The convoy principal states that any system is only as functional as its ‘slowest’ unit. As organisms are made up of interconnected networks of physiological systems, it is possible that this principle applies to the biology of ageing. Often biogerontology will focus either on organismal ageing (mechanisms associated with increased longevity of a lower model organism for example), ageing of an individual organ system (such as the cardiovascular/musculoskeletal/immune) or ageing at the cellular level (from telomere length to cellular senescence, with many different cell types being studied) without considering the interconnectedness between the three and importantly, between the separate units of the convoy; the different organ systems. Conceptually, research that aims to identify ‘anti-ageing’ therapies is often deemed to be reaching for a panacea that will arrest or slow down the ageing process as a whole, whereas a more realistic aim is to first identify how we can improve the performance of systems that are ‘the slowest in the convoy’. This concept of improving the biological performance of individual ageing systems should be seen as achievable in the short term. Recent evidence on the use of rapamycin in improving the immune performance of older adults is an excellent case in point (Mannick et al. 2014) and provides evidence of the first small steps towards an ‘anti-ageing’ drug in humans.
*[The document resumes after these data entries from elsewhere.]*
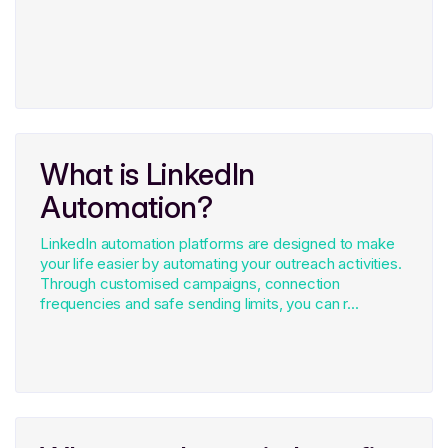
What is LinkedIn
Automation?
LinkedIn automation platforms are designed to make
your life easier by automating your outreach activities.
Through customised campaigns, connection
frequencies and safe sending limits, you can r...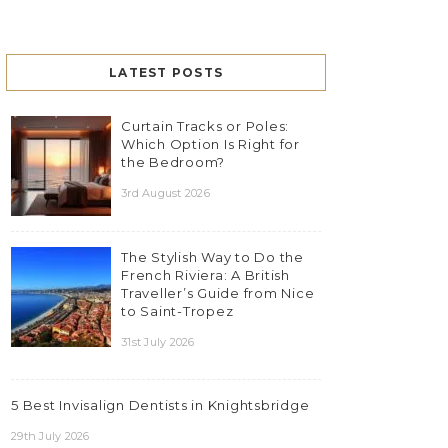
LATEST POSTS
Curtain Tracks or Poles:
Which Option Is Right for
the Bedroom?
3rd August 2026
The Stylish Way to Do the
French Riviera: A British
Traveller’s Guide from Nice
to Saint-Tropez
31st July 2026
5 Best Invisalign Dentists in Knightsbridge
29th July 2026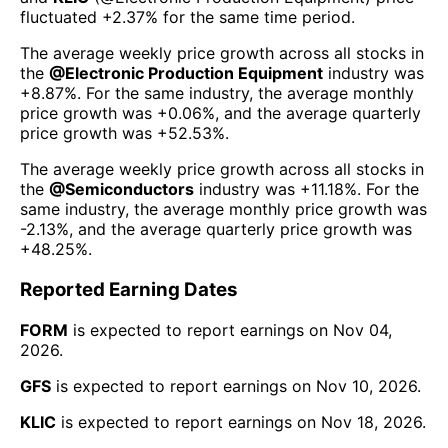
fluctuated
+2.37%
for the same time period.
The average weekly price growth across all stocks in
the
@
Electronic Production Equipment
industry was
+8.87%
. For the same industry, the average monthly
price growth was
+0.06%
, and the average quarterly
price growth was
+52.53%
.
The average weekly price growth across all stocks in
the
@
Semiconductors
industry was
+11.18%
. For the
same industry, the average monthly price growth was
-2.13%
, and the average quarterly price growth was
+48.25%
.
Reported Earning Dates
FORM
is expected to report earnings on
Nov 04,
2026
.
GFS
is expected to report earnings on
Nov 10, 2026
.
KLIC
is expected to report earnings on
Nov 18, 2026
.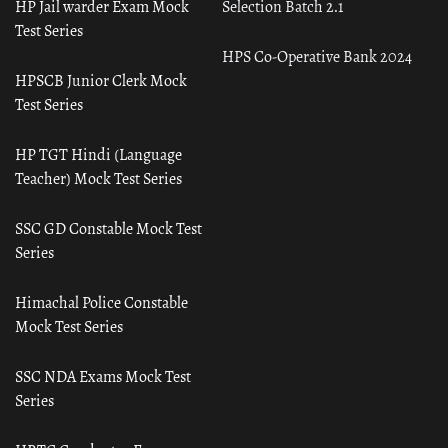
HP Jail warder Exam Mock
Selection Batch 2.1
Test Series
HPS Co-Operative Bank 2024
HPSCB Junior Clerk Mock
Test Series
HP TGT Hindi (Language
Teacher) Mock Test Series
SSC GD Constable Mock Test
Series
Himachal Police Constable
Mock Test Series
SSC NDA Exams Mock Test
Series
In this special issue the latest knowledge about ageing of several systems is reviewed. Cobley et al. (2014) provide fascinating insight into how exercise can support muscle function in older adults in their review of mitochondrial responses to physical activity in ageing muscle, providing a potential mechanism for the protective effect of exercise training on age-related musculoskeletal decline. This is supported by the review from Pararasa et al. (2014) describing evidence for the role of adipose tissue and circulating free fatty acids in the increased insulin resistance, cardiovascular disease risk and inflammation observed in older adults. In a related article the mechanisms behind regulation of longevity role by the C. elegans FOXO transcription factor ortholog DAF-16 are discussed (Tullet 2014). These articles collectively provide novel insight into the role that energy homeostasis has on ageing and longevity.

The interconnectedness of biological systems is key in maintaining normal function as we age. These connections can be physical or chemical and recent advances in the knowledge regarding extracellular vesicles and brain ageing are discussed (Smith et al. 2014). Additionally, the oft-ignored concept of circadian rhythm and ageing, specifically the most common joint disease of ageing osteoarthritis, is discussed here (Gossan et al. 2014) highlighting how chondrocyte rhythm dampens with age and how clock gene expression changes during the initiation stage of osteoarthritis.
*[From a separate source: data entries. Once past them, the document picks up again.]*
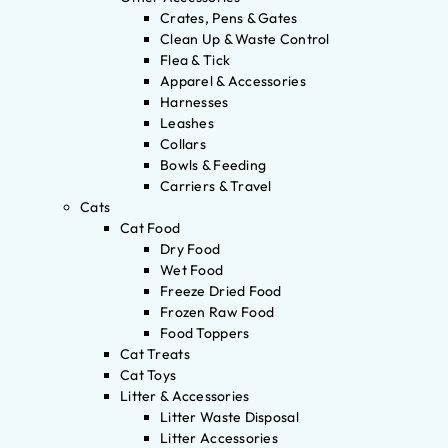
Crates, Pens & Gates
Clean Up & Waste Control
Flea & Tick
Apparel & Accessories
Harnesses
Leashes
Collars
Bowls & Feeding
Carriers & Travel
Cats
Cat Food
Dry Food
Wet Food
Freeze Dried Food
Frozen Raw Food
Food Toppers
Cat Treats
Cat Toys
Litter & Accessories
Litter Waste Disposal
Litter Accessories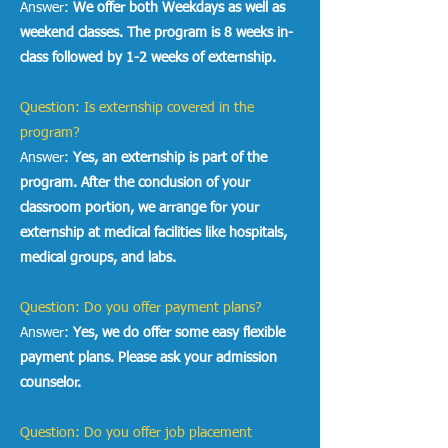
Answer:
We offer both Weekdays as well as
weekend classes. The program is 8 weeks in-
class followed by 1-2 weeks of externship.
Question: Is externship covered in the
program?
Answer:
Yes, an externship is part of the
program. After the conclusion of your
classroom portion, we arrange for your
externship at medical facilities like hospitals,
medical groups, and labs.
Question: Do you offer payment plans?
Answer:
Yes, we do offer some easy flexible
payment plans. Please ask your admission
counselor.
Question: Do you offer job placement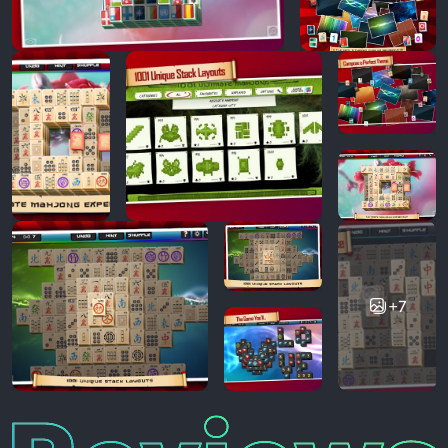
+7
Reviews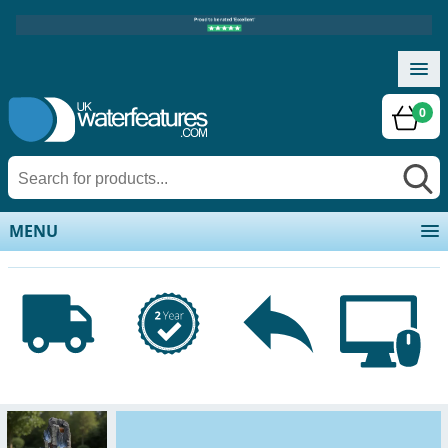
0
MENU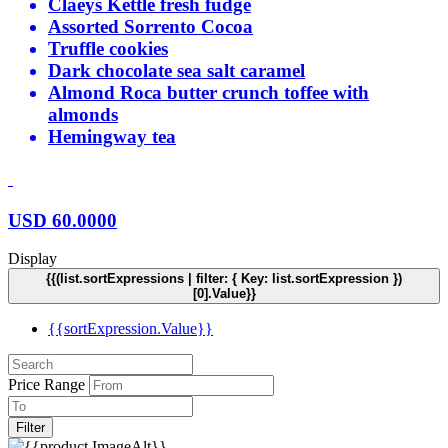
Claeys Kettle fresh fudge
Assorted Sorrento Cocoa
Truffle cookies
Dark chocolate sea salt caramel
Almond Roca butter crunch toffee with
almonds
Hemingway tea
USD
60.0000
Display
{{(list.sortExpressions | filter: { Key: list.sortExpression })
[0].Value}}
{{sortExpression.Value}}
Price Range
Filter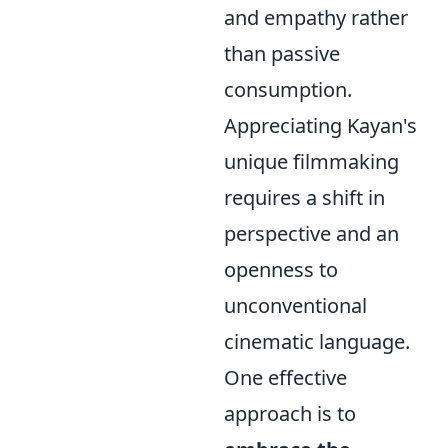
and empathy rather
than passive
consumption.
Appreciating Kayan's
unique filmmaking
requires a shift in
perspective and an
openness to
unconventional
cinematic language.
One effective
approach is to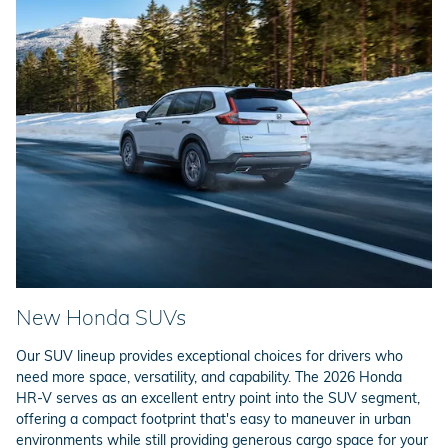
New Honda SUVs
Our SUV lineup provides exceptional choices for drivers who
need more space, versatility, and capability. The 2026 Honda
HR-V serves as an excellent entry point into the SUV segment,
offering a compact footprint that's easy to maneuver in urban
environments while still providing generous cargo space for your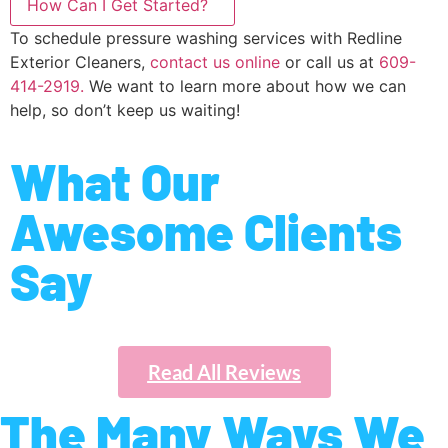
How Can I Get Started?
To schedule pressure washing services with Redline
Exterior Cleaners,
contact us online
or call us at
609-
414-2919.
We want to learn more about how we can
help, so don’t keep us waiting!
What Our
Awesome Clients
Say
Read All Reviews
The Many Ways We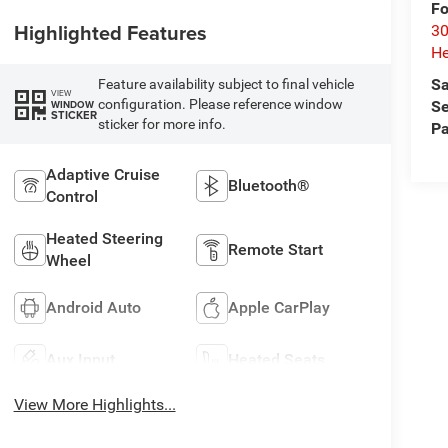
Fo
Highlighted Features
30
He
Sa
Feature availability subject to final vehicle
VIEW
configuration. Please reference window
WINDOW
Se
STICKER
sticker for more info.
Pa
Adaptive Cruise
Bluetooth®
Control
Heated Steering
Remote Start
Wheel
Android Auto
Apple CarPlay
Aux Input
Heated Seats
View More Highlights...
In two related articles the importance of normal intestinal function in ageing is examined. Firstly, the mucosal immune system provides the first line of defence against pathogens acquired by ingestion, but its function is reduced in the elderly. This immunosenescence is discussed here by Mabbott et al. (2014) along with a discussion of the evidence for ageing-induced neuronal dysfunction that can lead to neurogenic forms of incontinence in the elderly (Ranson and Saffrey. 2015). The immune system in ageing is further discussed by (Hazeldine and Lord 2014) who discuss the role of the innate immune system in immunesenescence.

Finally, as such a proportionally large amount of ageing research is performed in animal models, Smithey et al. (2014) discuss the difficulty in extrapolating data from these models to people using the example of the ageing immune system, reinforcing the important observation that when performing basic and translational science that mice are indeed not men!
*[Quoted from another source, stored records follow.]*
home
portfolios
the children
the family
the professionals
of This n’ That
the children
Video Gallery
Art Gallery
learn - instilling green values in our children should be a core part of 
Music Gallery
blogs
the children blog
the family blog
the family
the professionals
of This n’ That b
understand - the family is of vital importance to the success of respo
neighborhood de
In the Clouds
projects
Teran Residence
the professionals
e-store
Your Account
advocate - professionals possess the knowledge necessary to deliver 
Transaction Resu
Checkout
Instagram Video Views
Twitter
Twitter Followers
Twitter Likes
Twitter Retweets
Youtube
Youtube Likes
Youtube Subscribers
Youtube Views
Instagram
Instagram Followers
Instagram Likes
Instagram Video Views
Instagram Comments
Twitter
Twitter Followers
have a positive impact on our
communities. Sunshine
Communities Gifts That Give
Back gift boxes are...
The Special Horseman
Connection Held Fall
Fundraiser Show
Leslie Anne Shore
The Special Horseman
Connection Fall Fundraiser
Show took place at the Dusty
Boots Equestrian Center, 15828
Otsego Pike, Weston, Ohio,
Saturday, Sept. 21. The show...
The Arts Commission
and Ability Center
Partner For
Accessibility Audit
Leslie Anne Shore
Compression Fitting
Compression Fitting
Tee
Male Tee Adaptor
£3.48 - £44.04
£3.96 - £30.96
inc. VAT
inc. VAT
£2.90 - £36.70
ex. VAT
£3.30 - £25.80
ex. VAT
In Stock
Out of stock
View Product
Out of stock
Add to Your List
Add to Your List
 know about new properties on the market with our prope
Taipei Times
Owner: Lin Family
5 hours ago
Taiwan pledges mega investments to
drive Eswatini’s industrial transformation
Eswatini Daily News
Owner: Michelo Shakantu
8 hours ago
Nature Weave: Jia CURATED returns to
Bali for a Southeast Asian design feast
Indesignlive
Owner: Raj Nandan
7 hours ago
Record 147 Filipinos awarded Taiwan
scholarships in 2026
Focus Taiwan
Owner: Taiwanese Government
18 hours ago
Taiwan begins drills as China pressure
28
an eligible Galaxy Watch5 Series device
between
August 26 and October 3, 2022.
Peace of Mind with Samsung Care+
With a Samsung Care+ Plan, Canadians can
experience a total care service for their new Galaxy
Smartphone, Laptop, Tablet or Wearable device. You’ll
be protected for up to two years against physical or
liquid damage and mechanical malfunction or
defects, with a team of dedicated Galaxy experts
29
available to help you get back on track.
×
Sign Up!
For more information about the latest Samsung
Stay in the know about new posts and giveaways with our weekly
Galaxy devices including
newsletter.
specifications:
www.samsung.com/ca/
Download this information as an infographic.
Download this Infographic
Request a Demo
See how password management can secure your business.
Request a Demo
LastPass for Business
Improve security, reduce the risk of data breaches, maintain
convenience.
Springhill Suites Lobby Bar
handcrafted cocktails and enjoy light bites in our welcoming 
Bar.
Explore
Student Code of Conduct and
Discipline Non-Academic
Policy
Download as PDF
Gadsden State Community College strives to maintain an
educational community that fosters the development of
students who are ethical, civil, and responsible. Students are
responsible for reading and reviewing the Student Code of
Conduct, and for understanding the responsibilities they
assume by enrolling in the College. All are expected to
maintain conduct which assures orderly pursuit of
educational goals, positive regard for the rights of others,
It is hoped that readers will find the reviews in this special issue to be of interest. It is evident from all the contributions made here that whilst excellent progress is being made in the understanding of the ageing process in these interconnected systems, further research is needed to fully appreciate the mechanisms that underlie changes in function as we age and the way in which ageing can affect systems differentially. If the biogerontology community can identify interventions that can improve the ‘slowest systems’ in the convoy or even multiple systems at the same time then we will be one step closer to improving the ageing experience for all.